To be serious: You can act like a major company, and have:
- As many businesses and activities in your company as you can handle.
- Another company as a subsidiary with another or a related activity
- Financial or business investments
Have a Sideline
Lot's of contractors have sidelines. You may manage databases as your main job, but perhaps you invest in coins and stamps on the side. There is no reason why you shouldn't run the coins and stamps business through your limited company.
Simon Sweetman, a Felixstowe-based tax consultant referred by the London-based Federation of Small Business, explains: ''There is no legal or fiscal restriction on the activities a contractor may run through a limited company. The only limits set on these activities are by any other shareholders in the company, and these would be expressed in the Memorandum of Association But in general, the Memoranda are worded in a very general way today and usually pose no obstacle.''
Sweetman points out that you should account for each activity separately, although you are free to deduct expenses from either activity from your total earnings.
You can have as many activities under you limited company as you choose
Simon Sweetman-tax consultant
If you run a loss from one activity, you can compensate for it with profits from your other activity. But you should be careful if you run a loss in both activities, Sweetman points out, and be sure that you have funds saved up to cover the loss. You can carry the loss over into the next year, Sweetman says.
Own Another Company
You can use your limited company to own and operate another company if you choose. This will have the advantage of separating your different business activities from the tax point of view. But you will have to run two separate companies, keep two sets of books, etc. ''With two companies, you double the amount of administration,'' Sweetman points out.
A loss from the subsidiary company could be deducted from profits at the main company.

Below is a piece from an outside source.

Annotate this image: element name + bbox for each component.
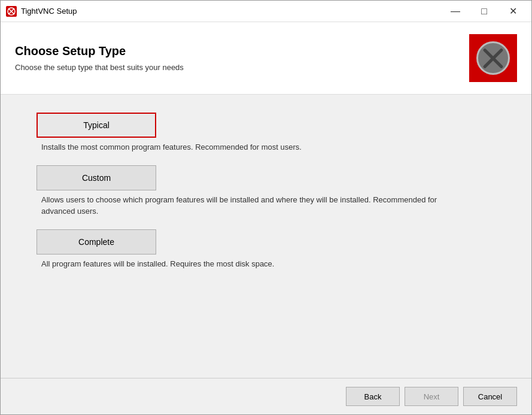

You can also develop the separate company for sale.
Tax Status Issues
You should also be careful if you decide to sell one of the businesses, Sweetman points out. You would want to sell the business on the basis of personal capital gains tax, which is lower than the corporate one. Having two activities might make it more difficult to do make the sale under the personal regime, so you would be well advised to take advice if you do consider selling an activity off.
You should, however, be careful if you begin running all your activities at a loss. You will be able to carry losses over from one tax year to another, but you still have to make up the loss if you are to remain in business. In a bad year, having two companies could mean double the amount of expenses too.